The Dallas Holocaust and Human Rights Museum is pleased to announce the acquisition of Robert G. Storey’s two personal diaries, given to the Museum by family members of Mr. Storey on the 77th anniversary of the start of the Nuremberg Trials.
The diaries chronicle the personal events and journeys back and forth between Storey’s home in Dallas to a war-decimated Europe from January 1945 to October 1946. During that time, Storey played a critical role in collecting irrefutable evidence of Nazi war crimes and crimes against humanity that would be presented at the Nuremberg Trials and used to convict 19 Nazi war criminals, including Hermann Göring and Rudolf Hess.
For his efforts in uncovering and presenting evidence of Nazi crimes before the court and for his contribution to the development of international humanitarian law, Storey was awarded the U.S. Medal of Freedom and the French Legion of Honor.

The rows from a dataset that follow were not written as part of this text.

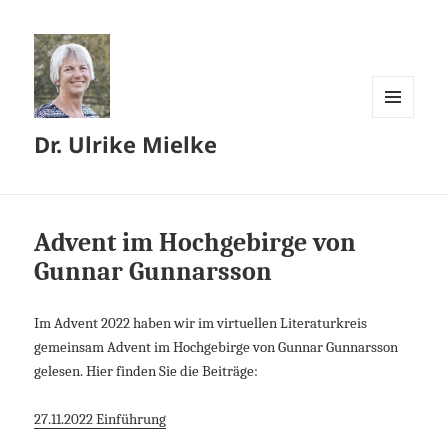
MENÜ
Dr. Ulrike Mielke
UND
WIDGETS
Advent im Hochgebirge von
Gunnar Gunnarsson
Im Advent 2022 haben wir im virtuellen Literaturkreis
gemeinsam Advent im Hochgebirge von Gunnar Gunnarsson
gelesen. Hier finden Sie die Beiträge:
27.11.2022 Einführung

“The Museum is honored to receive these precious artifacts that tell the story of one of Dallas’s most distinguished attorneys and his crucial role in bringing individuals to justice following the horrific crimes perpetrated by the Nazis in World War II,” said Mary Pat Higgins, Museum president and CEO. “Thanks to his family’s generosity and the work of our preservation and education professionals at the Museum, Robert Storey’s diaries will help tell the broader story of the Nuremberg Trials.”
A veteran of both world wars, Storey enjoyed a prominent legal career during peacetime as an Assistant Attorney General for Texas in the 1920s and as the President of the Dallas Bar in the 1930s. His reputation as an attorney made him a top pick to serve as the executive trial counsel for U.S. Supreme Court Justice Robert Jackson, America’s chief prosecutor at the Nuremberg Trials from 1945 to 1946. His work with Justice Jackson would set a powerful precedent for modern international law.
“The 1945 journal details Storey’s recruitment by Justice Jackson to help prosecute Nazi war criminals and his frequent trips across Europe to collect evidence,” said Felicia Williamson, MLIS, CA, director of library and archives at the Dallas Holocaust and Human Rights Museum. “The 1946 journal contains Storey’s reflections as he encounters high-level Nazi officials imprisoned in Germany while the American and other Allied prosecution teams grapple with the trial and sentencing process in Nuremberg.”
“These important artifacts give us a meaningful window into Storey’s psyche as he longs for his wife and family at home while attending to the important work of his team in Nuremberg,” said Dr. Sara Abosch-Jacobson, the Barbara Rabin chief education officer for the Dallas Holocaust and Human Rights Museum. “These journals coincide with one of the most important moments in the history of the articulation of international human rights.”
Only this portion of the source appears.